Source data
━━━━━━━━

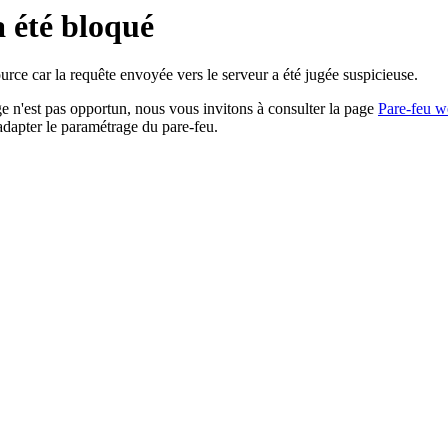
a été bloqué
rce car la requête envoyée vers le serveur a été jugée suspicieuse.
age n'est pas opportun, nous vous invitons à consulter la page
Pare-feu w
adapter le paramétrage du pare-feu.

━━━━━━━━

Your task: All that the answer may hold is the lines from the one with "rce car la requête" through the end of the data, set down exactly as they appear.

The completed task:
rce car la requête envoyée vers le serveur a été jugée suspicieuse.
age n'est pas opportun, nous vous invitons à consulter la page
Pare-feu w
adapter le paramétrage du pare-feu.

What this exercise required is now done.